It seemed simpler, less error-prone, and more honest just to define float and double as primitives.
The various date and time types, on the other hand (about which John did not complain, although plenty of others have), are primitives only because the W3C Internationalization Working Group objected strongly to their being derived from a single primitive. (Don’t ask me what this has to do with internationalization.) Eventually the discussion became surreal enough that it seemed best to capitulate on this particular point, so we went from one primitive type with a set of fairly well-defined and clean facets to develop the other types, to eight primitives formally unrelated to each other.
Why are URIs primitive (because they represent web resources?) while language tags are not (they represent language varieties, after all)?

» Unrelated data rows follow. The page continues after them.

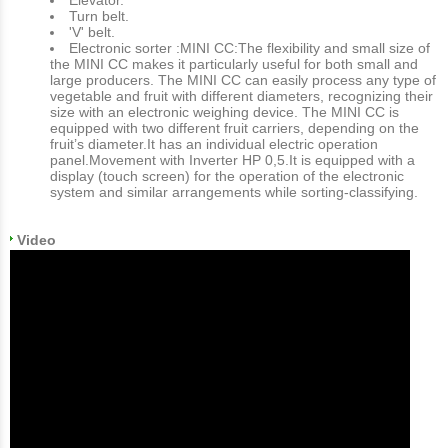
Turn belt.
'V' belt.
Electronic sorter :MINI CC:The flexibility and small size of
the MINI CC makes it particularly useful for both small and
large producers. The MINI CC can easily process any type of
vegetable and fruit with different diameters, recognizing their
size with an electronic weighing device. The MINI CC is
equipped with two different fruit carriers, depending on the
fruit’s diameter.It has an individual electric operation
panel.Movement with Inverter HP 0,5.It is equipped with a
display (touch screen) for the operation of the electronic
system and similar arrangements while sorting-classifying.
Video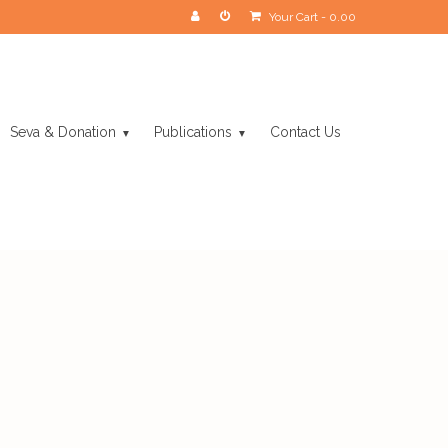
Your Cart
-
0.00
Seva & Donation
Publications
Contact Us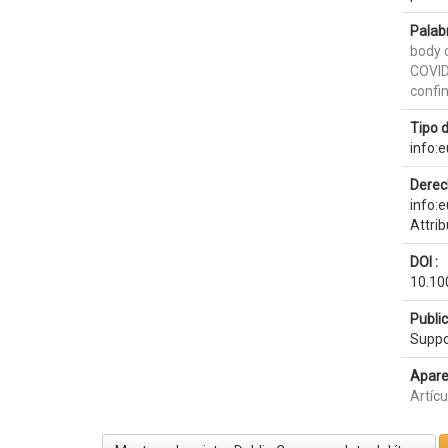
Palab
body 
COVI
confi
Tipo 
info:
Derec
info:
Attri
DOI :
10.10
Publi
Suppo
Apare
Artícu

Whether anyURI should be derived from string or not engendered a good deal of often heated discussion in the XML Schema Working Group and elsewhere. Some argued for what I can only describe as a kind of metaphysical difference: URIs, in their view, are not essentially strings. (I do not believe any of them would accept this paraphrase of their argument, but I can’t do better because I never really understood more of it than that.) Others pointed out that the URI spec (or: one of the ever-growing number of specs casually referred to by outsiders as “the URI spec”) actually defines URIs as sequences of characters, i.e. as strings, but this argument made no headway. As far as I could understand, the answer to this observation was, essentially, that “the URI-nature which can be reduced to mere string-nature is not the True URI-nature”. If you want to discuss this further, I suggest you take it up with the TAG.
A rather different argument eventually persuaded me that it would be just as well to make
xs:anyURI primitive. It seemed like a good idea to define the value space as the set of strings which (after XLink-style escaping) belong to the language defined by the grammar in the URI spec (there’s that phrase again). That wouldn’t capture any scheme-specific rules (like those governing the internal structure of HTTP URIs), but the only feasible alternative seemed to be to say, in effect, that any string is legal as an anyURI value.
I spent some time thinking that the grammar of the RFC was so loose that we might as well have said that any string was legal; one can hear normally well-informed people say that the only constraint enforced by the scheme-independent grammar of RFC 2396 (or nowadays by RFC 3987) is that you can’t have two hash marks. (Others equally well-informed deny that it enforces any such constraint. Me, I have given up trying to understand what the RFCs do and don’t say: they don’t seem to be interested in providing a crisp answer to the question, for some arbitrary string, “is this a legal URI or not?”.) But it turns out I was wrong: I once spent an instructive hour generating 10,000 or so random ASCII strings and parsing them against the grammar of RFC 2396, and the large majority were not legal, if only because they used illegal characters. So I now believe it is useful to enforce that grammar, even if one doesn’t enforce all the relevant scheme-specific rules. (XSDL can’t require that, because we don’t want to get in the way of new schemes.)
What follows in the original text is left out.